■ **Aim of the exercise**
Give the listing below again exactly, but without any of its pictures.

■ **Information**
·····

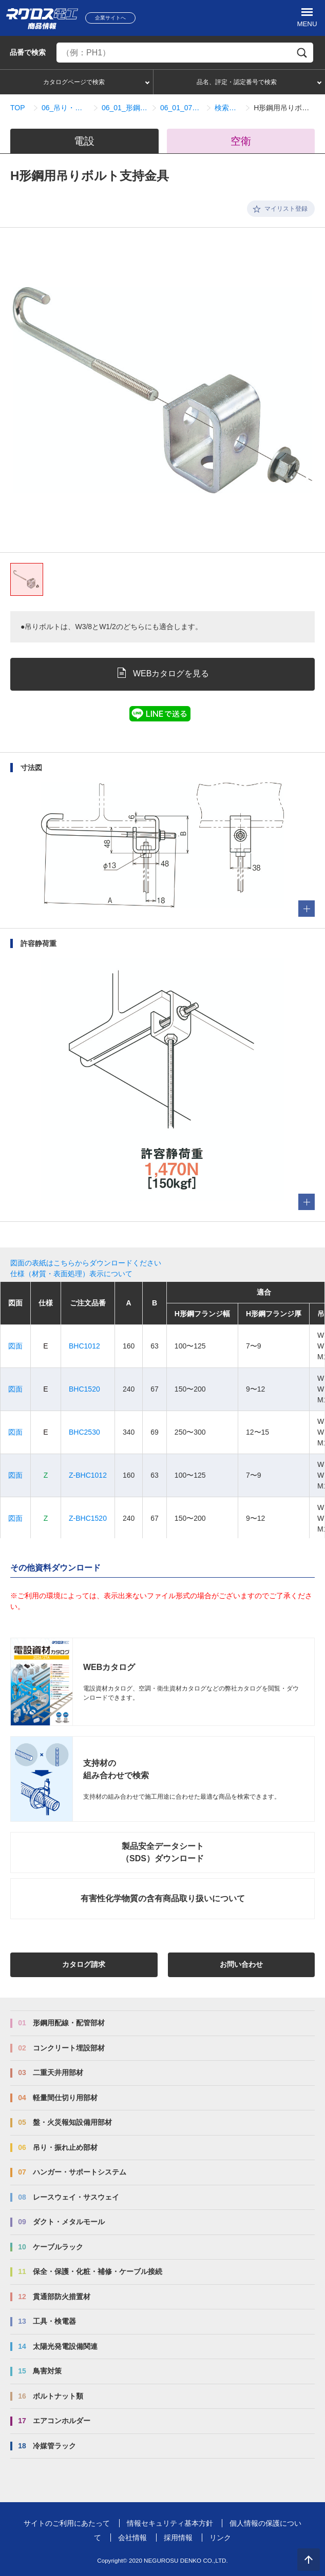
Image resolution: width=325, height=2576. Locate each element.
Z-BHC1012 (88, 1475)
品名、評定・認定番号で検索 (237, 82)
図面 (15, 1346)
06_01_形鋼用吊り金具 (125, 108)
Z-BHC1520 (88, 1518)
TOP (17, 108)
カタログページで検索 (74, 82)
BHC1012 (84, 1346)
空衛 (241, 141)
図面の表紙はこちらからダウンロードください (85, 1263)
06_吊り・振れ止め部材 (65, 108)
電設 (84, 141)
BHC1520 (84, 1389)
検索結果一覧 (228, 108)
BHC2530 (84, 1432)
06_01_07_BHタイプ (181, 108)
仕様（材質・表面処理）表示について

·····

■ **Result**
Image resolution: width=325, height=2576. Locate each element.
Z-BHC1012 (88, 1475)
品名、評定・認定番号で検索 (237, 82)
図面 (15, 1346)
06_01_形鋼用吊り金具 (125, 108)
Z-BHC1520 (88, 1518)
TOP (17, 108)
カタログページで検索 (74, 82)
BHC1012 (84, 1346)
空衛 (241, 141)
図面の表紙はこちらからダウンロードください (85, 1263)
06_吊り・振れ止め部材 (65, 108)
電設 (84, 141)
BHC1520 (84, 1389)
検索結果一覧 (228, 108)
BHC2530 (84, 1432)
06_01_07_BHタイプ (181, 108)
仕様（材質・表面処理）表示について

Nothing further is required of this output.